By default, the tables are organized with the models at the second level of index depth. However, it is possible to invert and place the models at the first level.

tab_pred.swaplevel().sort_index(axis=0).round(3)
Train Validation Test
Models Metrics
LassoCV mean_absolute_error 0.051 0.058 0.190
r2_score 0.993 0.940 -0.865
LinearRegression mean_absolute_error 0.047 0.043 0.561
r2_score 0.994 0.959 -1.757
MLPRegressor mean_absolute_error 0.041 0.301 0.782
r2_score 0.996 -0.802 -2.801
RandomForestRegressor mean_absolute_error 0.012 0.025 0.144
r2_score 1.000 0.986 -0.335
SVR mean_absolute_error 0.060 0.143 0.533
r2_score 0.990 0.567 -0.515

Variable importance analysis

It is possible to calculate variable importances for all models derived from scikit-learn. Some models calculate this importance value natively; however, for other models, it can be calculated by specifying the argument permutation_importance=True during initialization.

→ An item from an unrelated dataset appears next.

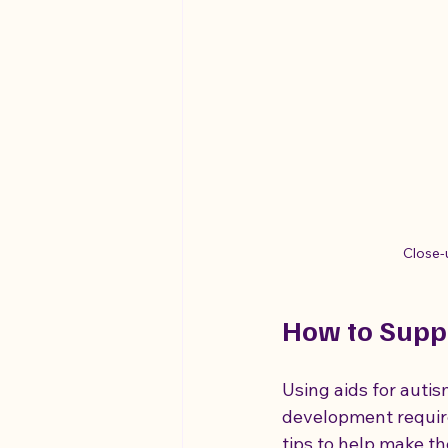
Close-
How to Supp
Using aids for auti
development require
tips to help make th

To visualize the importances, the method plot_importances should be used. Let’s do this with RandomForestRegressor:

models[3].plot_importances(n=5)
tag102    9.938623e-01
tag104    9.177516e-04
tag105    5.817841e-04
tag97     2.527571e-04
tag15     2.406199e-04
              ...     
tag57     3.597982e-06
tag64     2.145157e-06
tag63     1.043737e-06
tag67     3.829644e-07
tag95     4.681209e-08
Name: Importances, Length: 91, dtype: float64
_images/f16ec083110374ce49013ac46ed6bd8f06f6462d303d1fee56636eb1629c0bc7.png _images/f9ddc7c0ad575f703b705d3c6868f1b9ede37dce0e1a72281eadde09bce44e2d.png

The result above indicates that RandomForest was efficient in selecting only one variable of interest, out of the more than 100 variables available in the \(X\) dataset.

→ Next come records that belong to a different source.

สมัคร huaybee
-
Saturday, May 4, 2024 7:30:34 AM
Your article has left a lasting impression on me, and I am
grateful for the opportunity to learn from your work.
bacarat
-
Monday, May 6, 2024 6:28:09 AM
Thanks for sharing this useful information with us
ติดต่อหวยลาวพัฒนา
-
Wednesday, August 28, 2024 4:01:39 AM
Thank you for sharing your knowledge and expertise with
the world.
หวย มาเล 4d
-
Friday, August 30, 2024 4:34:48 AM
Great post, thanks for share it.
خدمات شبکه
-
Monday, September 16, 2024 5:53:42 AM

For a fairer comparison of the models’ performances themselves, excluding their ability to select variables, it is useful to recalculate the comparative table using only the variable identified by the RandomForest as the \(X\) dataset.

%%time

tab_pred, tab_detec, tab_times = bibmon.comparative_table(models, X_train['tag102'], 
                                                          X_validation['tag102'], X_test['tag102'], 
                                                          Y_train, Y_validation, Y_test,                      
                                                          metrics = mtr, count_window_size = 3, 
                                                          count_limit = 2,
                                                          fault_start = '2018-01-02 06:00:00',
                                                          fault_end = '2018-01-02 09:00:00')      
CPU times: total: 6.62 s
Wall time: 6.58 s
_images/6d4a86d7fb80de2414ce3cc8de13b5be8145a4d10d8b172436b4289b3771246a.png _images/5a762cdd549d9be81c50f40d1106f05a2e1cae53061ca1e13a065a99808d6e1f.png
display(tab_pred.round(3))
display(tab_detec.round(3))
display(tab_times.round(2))
Train Validation Test
Metrics Models
mean_absolute_error LassoCV 0.139 0.057 0.207
LinearRegression 0.147 0.066 0.234
MLPRegressor 0.056 0.026 0.162
RandomForestRegressor 0.018 0.039 0.164
SVR 0.047 0.028 0.135
r2_score LassoCV 0.924 0.931 -1.035
LinearRegression 0.926 0.910 -1.175
MLPRegressor 0.988 0.986 -0.606
RandomForestRegressor 0.999 0.964 -0.435
SVR 0.994 0.983 -0.048
FDR FAR
Alarms Models
alarmCount WS=3, limCount = 2 LassoCV 0.694 0.024
LinearRegression 0.750 0.046
MLPRegressor 0.667 0.022
RandomForestRegressor 0.694 0.000
SVR 0.722 0.006
alarmOutlier LassoCV 0.778 0.044
LinearRegression 0.833 0.083
MLPRegressor 0.778 0.080
RandomForestRegressor 0.750 0.026
SVR 0.778 0.020
Train Test
LinearRegression 0.54 0.00
LassoCV 20.79 0.00
SVR 23.71 10.41
RandomForestRegressor 103.46 81.46
MLPRegressor 377.22 0.00

It can be concluded that by using only the relevant variable, the other models achieve comparable performances to the RandomForest model.

Final considerations

In this notebook, an example of offline monitoring study was presented using the complete_analysis and comparative_table functions.

For a more flexible example of using BibMon functionalities, please refer to the tutorial_tep.ipynb notebook, where lower-level functions are used to perform the analyses.